Saved entries
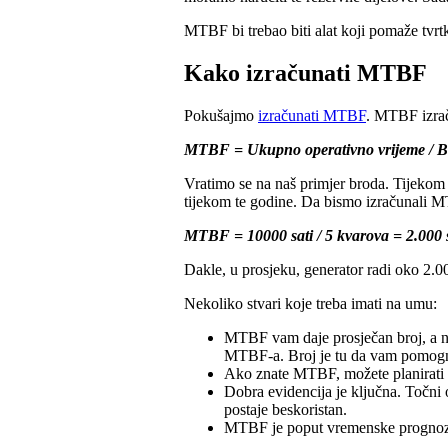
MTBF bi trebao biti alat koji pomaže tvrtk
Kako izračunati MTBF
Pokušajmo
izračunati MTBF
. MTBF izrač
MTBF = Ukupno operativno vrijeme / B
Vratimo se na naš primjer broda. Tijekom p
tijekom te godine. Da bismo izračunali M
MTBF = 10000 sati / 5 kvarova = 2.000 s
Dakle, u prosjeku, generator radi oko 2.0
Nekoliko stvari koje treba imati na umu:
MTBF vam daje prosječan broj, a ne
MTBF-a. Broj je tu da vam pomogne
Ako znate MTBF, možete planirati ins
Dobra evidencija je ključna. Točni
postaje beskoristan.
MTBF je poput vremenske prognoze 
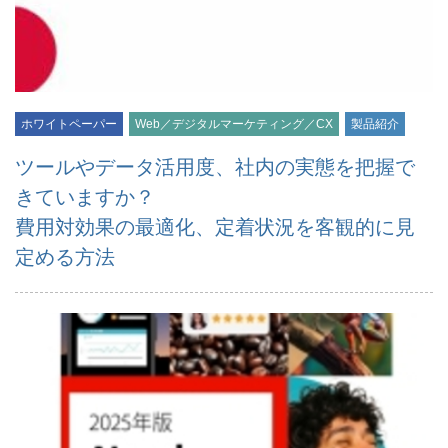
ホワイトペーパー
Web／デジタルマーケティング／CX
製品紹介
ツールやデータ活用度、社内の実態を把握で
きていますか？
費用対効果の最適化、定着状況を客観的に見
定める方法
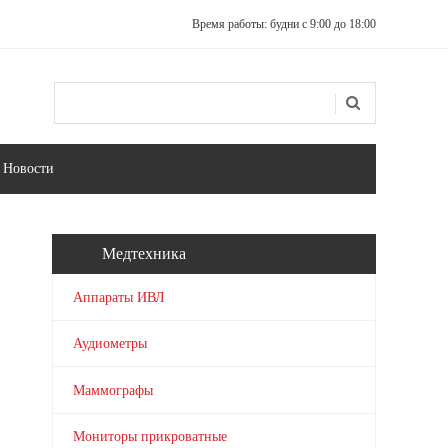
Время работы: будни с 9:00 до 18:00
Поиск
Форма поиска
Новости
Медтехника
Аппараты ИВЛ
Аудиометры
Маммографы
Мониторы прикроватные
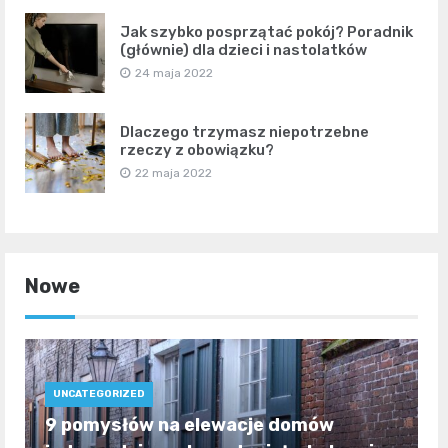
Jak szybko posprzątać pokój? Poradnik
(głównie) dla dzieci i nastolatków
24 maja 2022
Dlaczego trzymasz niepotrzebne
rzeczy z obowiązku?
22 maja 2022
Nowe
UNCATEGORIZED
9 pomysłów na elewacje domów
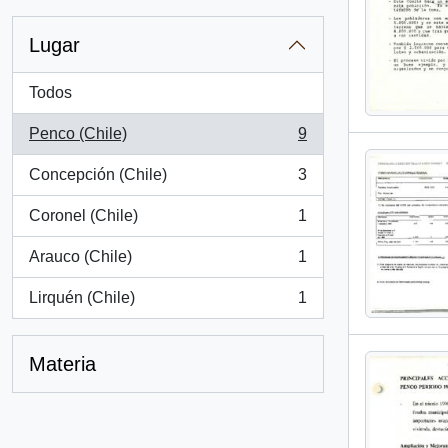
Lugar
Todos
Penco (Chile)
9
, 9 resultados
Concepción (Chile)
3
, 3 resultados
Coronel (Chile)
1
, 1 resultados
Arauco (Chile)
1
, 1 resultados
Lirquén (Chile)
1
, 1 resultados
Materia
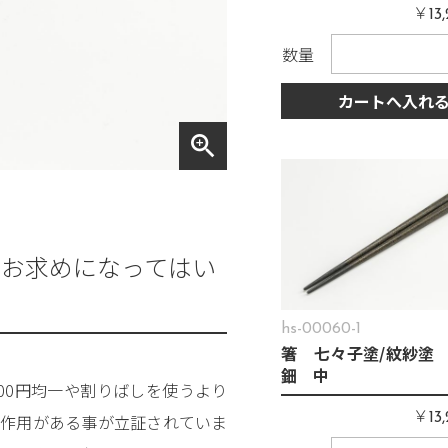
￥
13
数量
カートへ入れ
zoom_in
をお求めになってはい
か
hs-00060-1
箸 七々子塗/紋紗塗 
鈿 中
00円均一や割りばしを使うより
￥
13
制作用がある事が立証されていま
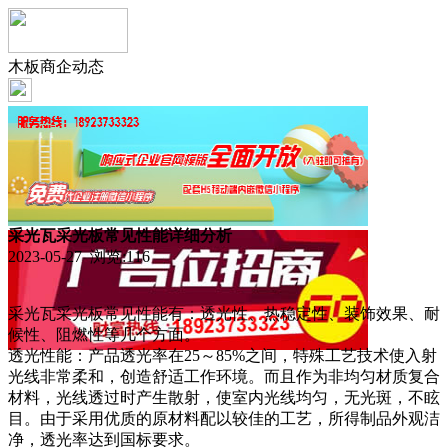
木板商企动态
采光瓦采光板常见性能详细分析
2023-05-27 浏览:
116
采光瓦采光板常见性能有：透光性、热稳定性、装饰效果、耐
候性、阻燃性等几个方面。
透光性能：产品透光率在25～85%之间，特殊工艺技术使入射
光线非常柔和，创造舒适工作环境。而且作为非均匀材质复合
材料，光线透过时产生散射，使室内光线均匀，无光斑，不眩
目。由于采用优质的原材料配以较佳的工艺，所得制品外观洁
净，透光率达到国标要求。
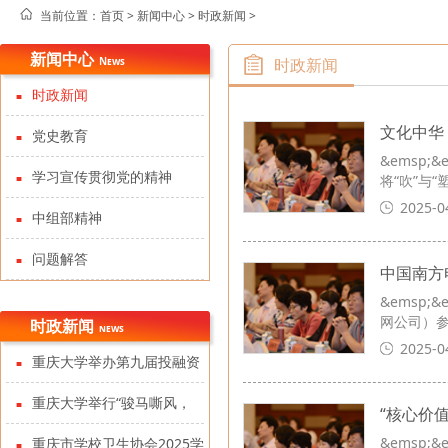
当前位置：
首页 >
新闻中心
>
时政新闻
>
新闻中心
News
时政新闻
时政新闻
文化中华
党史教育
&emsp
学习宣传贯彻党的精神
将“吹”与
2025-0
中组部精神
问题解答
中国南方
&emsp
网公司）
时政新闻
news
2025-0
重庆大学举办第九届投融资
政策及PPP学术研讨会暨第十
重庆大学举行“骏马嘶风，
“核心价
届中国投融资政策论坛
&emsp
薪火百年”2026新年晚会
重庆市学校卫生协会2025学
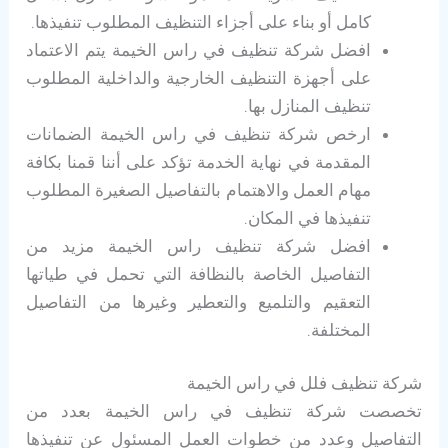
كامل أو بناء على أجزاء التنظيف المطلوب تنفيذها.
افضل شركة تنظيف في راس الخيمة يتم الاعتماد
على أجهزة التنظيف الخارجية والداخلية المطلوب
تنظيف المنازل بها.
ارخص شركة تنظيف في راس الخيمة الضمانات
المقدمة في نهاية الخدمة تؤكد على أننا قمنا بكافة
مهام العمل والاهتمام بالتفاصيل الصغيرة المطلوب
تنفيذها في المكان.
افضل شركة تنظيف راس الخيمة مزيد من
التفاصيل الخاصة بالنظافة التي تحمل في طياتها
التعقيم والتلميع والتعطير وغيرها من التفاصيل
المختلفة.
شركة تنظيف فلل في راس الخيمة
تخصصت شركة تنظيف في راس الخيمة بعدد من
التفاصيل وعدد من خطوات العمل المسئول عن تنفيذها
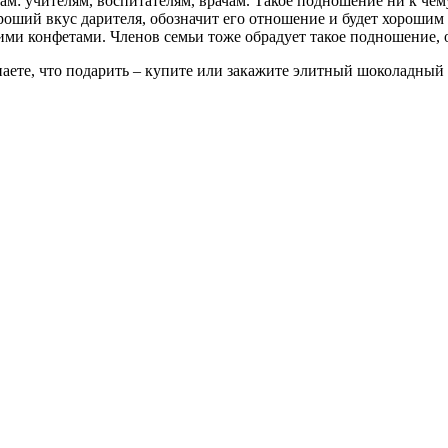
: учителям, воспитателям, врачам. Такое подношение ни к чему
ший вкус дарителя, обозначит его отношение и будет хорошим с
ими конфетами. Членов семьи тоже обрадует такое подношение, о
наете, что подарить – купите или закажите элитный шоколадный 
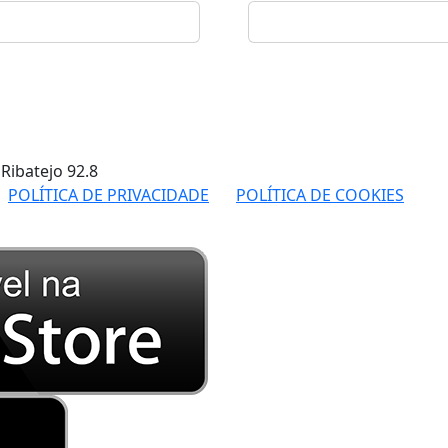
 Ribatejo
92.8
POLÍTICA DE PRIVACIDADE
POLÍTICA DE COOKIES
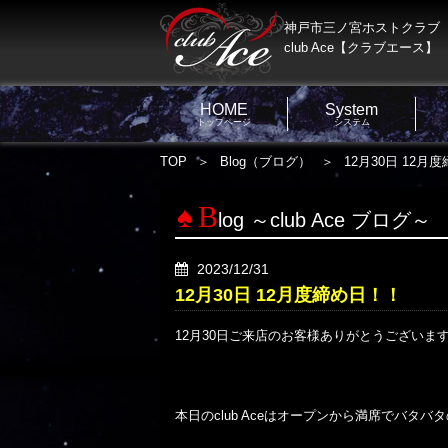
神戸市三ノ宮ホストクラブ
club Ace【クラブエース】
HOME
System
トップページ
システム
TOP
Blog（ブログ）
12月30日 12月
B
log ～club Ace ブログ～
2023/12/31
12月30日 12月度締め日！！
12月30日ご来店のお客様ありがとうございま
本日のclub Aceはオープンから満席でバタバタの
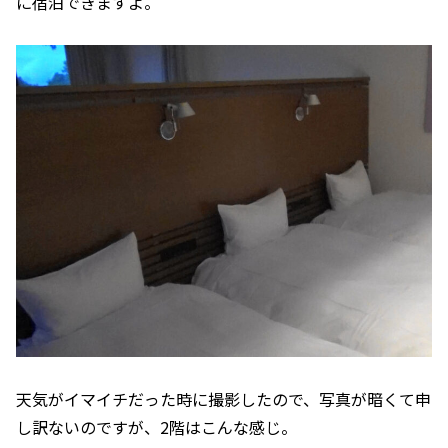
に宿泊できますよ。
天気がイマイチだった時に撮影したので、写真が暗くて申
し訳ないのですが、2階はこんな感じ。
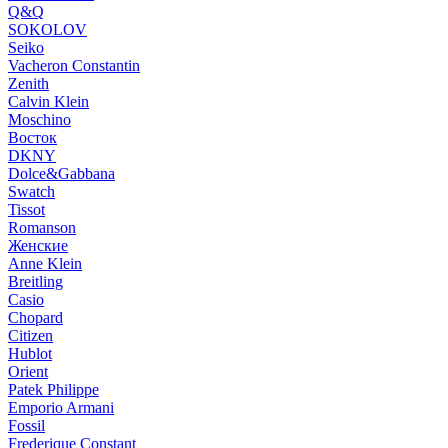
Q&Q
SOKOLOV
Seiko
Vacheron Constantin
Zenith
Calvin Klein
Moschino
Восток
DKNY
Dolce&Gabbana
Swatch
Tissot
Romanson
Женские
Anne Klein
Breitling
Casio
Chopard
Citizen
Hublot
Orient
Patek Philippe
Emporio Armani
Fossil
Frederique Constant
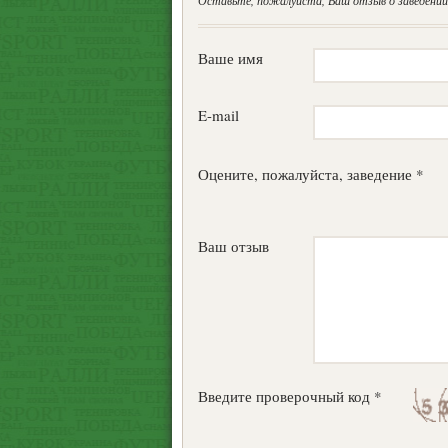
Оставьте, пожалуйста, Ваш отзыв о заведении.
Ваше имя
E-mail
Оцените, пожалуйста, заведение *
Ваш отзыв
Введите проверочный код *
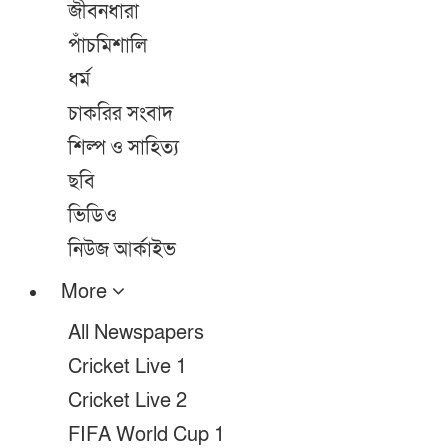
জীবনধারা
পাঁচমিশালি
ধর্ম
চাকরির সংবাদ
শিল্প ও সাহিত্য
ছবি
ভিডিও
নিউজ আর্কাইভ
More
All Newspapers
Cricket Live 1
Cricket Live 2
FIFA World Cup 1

__WHAT THIS TASK INVOLVES__
Begin at the first line of the records. Print every line through the one containing "postaje beskoristan." exactly, but skip the pictures.

__ANSWER BOX__
MTBF bi trebao biti alat koji pomaže tvrtk
Kako izračunati MTBF
Pokušajmo
izračunati MTBF
. MTBF izrač
MTBF = Ukupno operativno vrijeme / B
Vratimo se na naš primjer broda. Tijekom p
tijekom te godine. Da bismo izračunali M
MTBF = 10000 sati / 5 kvarova = 2.000 s
Dakle, u prosjeku, generator radi oko 2.0
Nekoliko stvari koje treba imati na umu:
MTBF vam daje prosječan broj, a ne
MTBF-a. Broj je tu da vam pomogne
Ako znate MTBF, možete planirati ins
Dobra evidencija je ključna. Točni
postaje beskoristan.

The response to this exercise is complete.